- [DIRECTIONS FOR THIS TASK]: The expected answer comprises all lines from the entries that contain the string "Lazzaro".

- [DATA SUPPLIED]:

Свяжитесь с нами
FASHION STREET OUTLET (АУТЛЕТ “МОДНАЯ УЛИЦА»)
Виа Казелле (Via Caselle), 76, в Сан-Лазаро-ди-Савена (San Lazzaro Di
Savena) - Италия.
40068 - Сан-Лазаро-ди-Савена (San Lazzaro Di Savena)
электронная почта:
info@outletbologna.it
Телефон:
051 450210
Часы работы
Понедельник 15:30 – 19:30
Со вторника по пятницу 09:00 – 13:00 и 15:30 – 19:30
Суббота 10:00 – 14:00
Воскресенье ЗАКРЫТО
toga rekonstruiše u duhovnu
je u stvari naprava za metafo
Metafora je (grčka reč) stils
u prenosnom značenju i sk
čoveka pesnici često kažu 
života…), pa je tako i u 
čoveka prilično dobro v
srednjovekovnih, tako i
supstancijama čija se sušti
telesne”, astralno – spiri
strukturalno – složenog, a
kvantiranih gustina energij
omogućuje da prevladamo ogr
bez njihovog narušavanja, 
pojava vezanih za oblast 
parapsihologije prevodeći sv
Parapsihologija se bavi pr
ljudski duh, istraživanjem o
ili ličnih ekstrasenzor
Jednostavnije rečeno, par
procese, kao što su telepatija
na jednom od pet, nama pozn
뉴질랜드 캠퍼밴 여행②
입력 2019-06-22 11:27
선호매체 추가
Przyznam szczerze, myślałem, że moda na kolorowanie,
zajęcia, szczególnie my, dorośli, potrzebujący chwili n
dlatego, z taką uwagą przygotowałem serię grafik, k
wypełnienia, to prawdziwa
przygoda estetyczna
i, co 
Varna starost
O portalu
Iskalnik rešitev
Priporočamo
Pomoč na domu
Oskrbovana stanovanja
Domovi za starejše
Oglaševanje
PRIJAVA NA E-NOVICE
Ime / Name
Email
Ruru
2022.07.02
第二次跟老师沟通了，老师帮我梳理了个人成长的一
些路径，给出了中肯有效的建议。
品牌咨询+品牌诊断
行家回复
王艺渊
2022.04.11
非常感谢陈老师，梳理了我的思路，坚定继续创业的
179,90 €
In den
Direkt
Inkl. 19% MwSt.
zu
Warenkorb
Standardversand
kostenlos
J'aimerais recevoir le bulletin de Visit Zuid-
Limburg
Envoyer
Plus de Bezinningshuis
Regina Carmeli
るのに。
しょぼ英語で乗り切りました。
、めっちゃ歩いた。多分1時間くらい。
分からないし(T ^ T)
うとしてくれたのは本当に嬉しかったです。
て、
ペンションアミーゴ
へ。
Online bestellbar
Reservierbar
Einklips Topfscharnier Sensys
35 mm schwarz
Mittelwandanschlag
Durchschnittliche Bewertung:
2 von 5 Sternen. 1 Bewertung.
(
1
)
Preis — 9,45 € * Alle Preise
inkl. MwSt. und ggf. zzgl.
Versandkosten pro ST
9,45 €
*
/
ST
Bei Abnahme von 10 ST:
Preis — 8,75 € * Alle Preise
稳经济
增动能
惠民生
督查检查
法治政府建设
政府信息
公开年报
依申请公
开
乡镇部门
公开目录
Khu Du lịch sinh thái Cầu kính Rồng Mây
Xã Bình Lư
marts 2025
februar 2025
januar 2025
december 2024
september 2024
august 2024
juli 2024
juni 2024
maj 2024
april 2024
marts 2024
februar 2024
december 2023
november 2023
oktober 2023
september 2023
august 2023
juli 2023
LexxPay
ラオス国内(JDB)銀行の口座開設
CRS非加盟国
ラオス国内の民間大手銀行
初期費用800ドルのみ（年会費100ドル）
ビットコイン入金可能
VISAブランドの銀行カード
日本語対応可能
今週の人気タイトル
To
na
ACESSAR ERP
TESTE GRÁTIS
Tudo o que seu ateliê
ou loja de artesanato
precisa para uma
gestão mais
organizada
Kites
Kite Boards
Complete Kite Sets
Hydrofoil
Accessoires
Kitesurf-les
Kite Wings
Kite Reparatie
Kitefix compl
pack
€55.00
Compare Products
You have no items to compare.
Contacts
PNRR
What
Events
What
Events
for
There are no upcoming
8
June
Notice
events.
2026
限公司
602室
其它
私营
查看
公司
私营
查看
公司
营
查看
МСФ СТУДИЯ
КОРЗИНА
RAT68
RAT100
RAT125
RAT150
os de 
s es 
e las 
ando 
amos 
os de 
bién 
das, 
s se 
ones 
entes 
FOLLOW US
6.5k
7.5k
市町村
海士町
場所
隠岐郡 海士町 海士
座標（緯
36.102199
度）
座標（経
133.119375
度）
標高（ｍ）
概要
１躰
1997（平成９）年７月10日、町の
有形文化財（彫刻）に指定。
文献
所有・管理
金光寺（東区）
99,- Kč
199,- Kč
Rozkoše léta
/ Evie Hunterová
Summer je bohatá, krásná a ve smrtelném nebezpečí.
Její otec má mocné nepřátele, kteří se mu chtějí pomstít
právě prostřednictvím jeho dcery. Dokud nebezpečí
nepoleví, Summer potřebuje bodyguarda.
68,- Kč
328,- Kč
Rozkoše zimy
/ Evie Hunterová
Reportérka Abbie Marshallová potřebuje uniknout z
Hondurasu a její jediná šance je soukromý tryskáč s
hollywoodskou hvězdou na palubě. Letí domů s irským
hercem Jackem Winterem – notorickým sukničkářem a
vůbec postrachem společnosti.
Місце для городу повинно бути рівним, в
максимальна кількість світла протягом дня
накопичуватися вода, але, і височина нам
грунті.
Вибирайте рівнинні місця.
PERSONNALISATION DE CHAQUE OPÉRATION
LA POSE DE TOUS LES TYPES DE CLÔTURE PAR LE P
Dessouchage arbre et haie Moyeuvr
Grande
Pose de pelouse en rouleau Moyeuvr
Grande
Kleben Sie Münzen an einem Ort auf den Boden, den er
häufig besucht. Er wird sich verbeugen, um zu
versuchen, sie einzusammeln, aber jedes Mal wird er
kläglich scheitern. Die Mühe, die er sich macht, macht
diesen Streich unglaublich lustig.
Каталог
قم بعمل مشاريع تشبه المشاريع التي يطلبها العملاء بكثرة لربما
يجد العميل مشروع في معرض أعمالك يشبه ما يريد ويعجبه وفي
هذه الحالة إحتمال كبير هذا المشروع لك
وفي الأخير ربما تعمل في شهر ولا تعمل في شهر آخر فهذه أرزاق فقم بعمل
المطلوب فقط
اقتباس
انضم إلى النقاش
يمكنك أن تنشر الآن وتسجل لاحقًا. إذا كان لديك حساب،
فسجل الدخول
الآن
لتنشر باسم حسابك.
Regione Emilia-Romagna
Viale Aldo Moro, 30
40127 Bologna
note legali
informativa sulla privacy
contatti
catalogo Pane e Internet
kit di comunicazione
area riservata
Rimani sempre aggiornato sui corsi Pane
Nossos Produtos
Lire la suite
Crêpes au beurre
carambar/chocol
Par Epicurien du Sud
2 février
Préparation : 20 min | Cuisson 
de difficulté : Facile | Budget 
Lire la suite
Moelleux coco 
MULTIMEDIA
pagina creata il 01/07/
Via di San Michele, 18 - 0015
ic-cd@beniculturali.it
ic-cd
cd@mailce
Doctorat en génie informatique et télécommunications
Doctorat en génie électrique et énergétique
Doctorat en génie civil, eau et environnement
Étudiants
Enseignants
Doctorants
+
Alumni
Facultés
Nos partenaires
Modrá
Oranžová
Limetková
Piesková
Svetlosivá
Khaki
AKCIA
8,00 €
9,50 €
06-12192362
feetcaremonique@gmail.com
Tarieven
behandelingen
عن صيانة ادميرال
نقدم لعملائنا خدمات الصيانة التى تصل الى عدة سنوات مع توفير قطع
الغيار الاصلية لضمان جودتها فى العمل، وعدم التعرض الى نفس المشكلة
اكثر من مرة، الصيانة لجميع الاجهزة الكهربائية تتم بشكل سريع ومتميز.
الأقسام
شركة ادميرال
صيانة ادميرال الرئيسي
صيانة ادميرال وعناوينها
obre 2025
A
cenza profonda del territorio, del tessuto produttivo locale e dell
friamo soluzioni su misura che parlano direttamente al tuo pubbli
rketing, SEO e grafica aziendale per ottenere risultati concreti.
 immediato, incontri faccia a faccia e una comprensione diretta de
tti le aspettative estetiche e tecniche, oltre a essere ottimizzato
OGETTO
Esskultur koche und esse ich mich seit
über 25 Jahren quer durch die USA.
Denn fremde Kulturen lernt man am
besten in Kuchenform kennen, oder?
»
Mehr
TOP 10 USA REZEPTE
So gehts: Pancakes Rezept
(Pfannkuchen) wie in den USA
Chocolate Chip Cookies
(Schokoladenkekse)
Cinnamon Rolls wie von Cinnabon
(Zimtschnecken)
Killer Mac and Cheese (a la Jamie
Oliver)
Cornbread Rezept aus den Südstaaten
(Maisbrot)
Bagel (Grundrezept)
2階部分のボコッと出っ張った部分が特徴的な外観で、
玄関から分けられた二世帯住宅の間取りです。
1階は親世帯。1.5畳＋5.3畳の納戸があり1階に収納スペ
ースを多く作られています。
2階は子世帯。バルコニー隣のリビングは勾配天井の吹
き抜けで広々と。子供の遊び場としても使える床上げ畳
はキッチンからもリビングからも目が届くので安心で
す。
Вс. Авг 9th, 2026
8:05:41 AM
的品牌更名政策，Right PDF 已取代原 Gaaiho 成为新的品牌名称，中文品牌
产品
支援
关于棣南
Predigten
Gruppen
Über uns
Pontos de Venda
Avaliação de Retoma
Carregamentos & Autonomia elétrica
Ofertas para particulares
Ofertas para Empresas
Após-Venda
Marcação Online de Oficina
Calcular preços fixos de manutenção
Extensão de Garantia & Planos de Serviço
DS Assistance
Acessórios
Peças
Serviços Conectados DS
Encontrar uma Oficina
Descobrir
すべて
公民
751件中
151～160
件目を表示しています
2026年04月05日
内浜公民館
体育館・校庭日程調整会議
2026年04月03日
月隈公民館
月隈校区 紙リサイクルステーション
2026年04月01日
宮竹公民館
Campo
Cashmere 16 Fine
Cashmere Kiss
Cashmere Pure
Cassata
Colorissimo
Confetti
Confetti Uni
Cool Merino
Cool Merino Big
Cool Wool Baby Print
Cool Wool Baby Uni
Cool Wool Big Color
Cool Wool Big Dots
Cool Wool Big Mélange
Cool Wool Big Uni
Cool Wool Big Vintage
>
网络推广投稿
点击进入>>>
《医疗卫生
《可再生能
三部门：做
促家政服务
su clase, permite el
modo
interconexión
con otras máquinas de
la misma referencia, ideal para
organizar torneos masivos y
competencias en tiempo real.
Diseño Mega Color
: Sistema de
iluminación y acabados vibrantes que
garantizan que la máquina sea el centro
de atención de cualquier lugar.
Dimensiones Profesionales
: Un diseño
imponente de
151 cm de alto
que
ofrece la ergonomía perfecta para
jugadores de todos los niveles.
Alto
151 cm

- [RESPONSE AREA]:
Виа Казелле (Via Caselle), 76, в Сан-Лазаро-ди-Савена (San Lazzaro Di
40068 - Сан-Лазаро-ди-Савена (San Lazzaro Di Savena)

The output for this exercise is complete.